The man takes the pen with enthusiasm and giggles. He drifts back down the hallway to the center of the noise. I realize what I have done and begin to panic. My breathing tears at my chest and I begin to cry for what feels like the ninth time today. I can’t stop thinking of him taking the pen to someone’s throat. Maybe his own. I can see red ink blots spilling down his throat. They are real to me, dancing and blooming as vile flowers. There is blood on my shirt. I forgot about my thumb. I bite into it more and can feel the red patch of dermis rip as I chew flesh.

The lady returns with a huff. She sees my distress. This is obviously normal for her.

“It seems bad at first, but you will get used to it. Everyone is shocked when they first come in, completely normal.”
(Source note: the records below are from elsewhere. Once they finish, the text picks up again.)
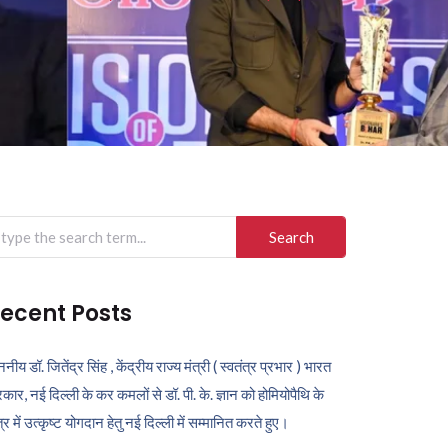
arch
r:
ecent Posts
ननीय डॉ. जितेंद्र सिंह , केंद्रीय राज्य मंत्री ( स्वतंत्र प्रभार ) भारत
कार, नई दिल्ली के कर कमलों से डॉ. पी. के. ज्ञान को होमियोपैथि के
ेत्र में उत्कृष्ट योगदान हेतु नई दिल्ली में सम्मानित करते हुए।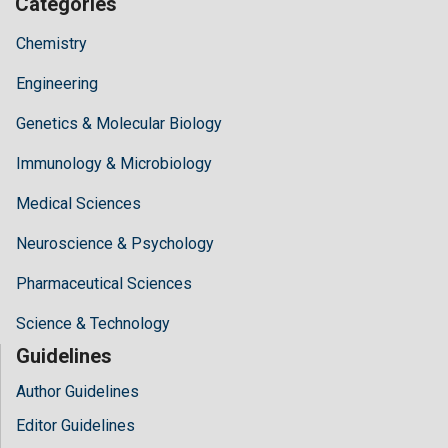
Categories
Chemistry
Engineering
Genetics & Molecular Biology
Immunology & Microbiology
Medical Sciences
Neuroscience & Psychology
Pharmaceutical Sciences
Science & Technology
Guidelines
Author Guidelines
Editor Guidelines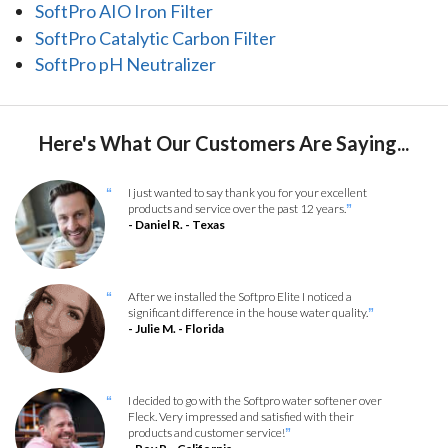
SoftPro AIO Iron Filter
SoftPro Catalytic Carbon Filter
SoftPro pH Neutralizer
Here's What Our Customers Are Saying...
I just wanted to say thank you for your excellent
“
products and service over the past 12 years.
”
- Daniel R. - Texas
After we installed the Softpro Elite I noticed a
“
significant difference in the house water quality.
”
- Julie M. - Florida
I decided to go with the Softpro water softener over
“
Fleck. Very impressed and satisfied with their
products and customer service!
”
It’s not. I have already made another gigantic mistake in a long series of life crippling turns of idiocy. I am a sniffling mess.

“That guy. With the beard.” I stutter as I speak.

“William? Yeah he won’t hurt you.” She smiles. This is the nicest she has been to me. She is going to hate me in approximately three seconds.

I gather my courage. “He…he took my pen. The one…”

I didn’t finish. She acts without thinking, calls to two men not in the cliche white, but blue scrubs. They walk, not run. Their steps are strong and quick with purpose. There is no panic. Only purpose. I envy the distinction between panic and purpose. I have forgotten it.

There is no fight. There are no screams. She returns with the pen. She sits down in her chair and returns to my paperwork. “That boy. I swear to God.”

I am crying. I cannot breathe.

“Oh, oh God you didn’t do anything wrong David. It’s okay. I shouldn’t have left. It’s okay. William is fine. He wouldn’t be walking around if he wasn’t. Oh I’m sorry. That was the last thing you needed right now wasn’t it?” She laughs. A tech nearby laughs. He is a black male: tall, athletic, a smile almost bigger than my father’s. His face is the friendliest I have seen in months. His voice is deep but soft and quiet.

“Did William tell you about the Harpies? Or the Centaurs?”

I have stopped weeping. A sense of normalcy settles on my psyche. “The cyclops,” I say with a small tremor in my hands.

He laughs again. “Oh yeah, that cyclops is a real mother fucker.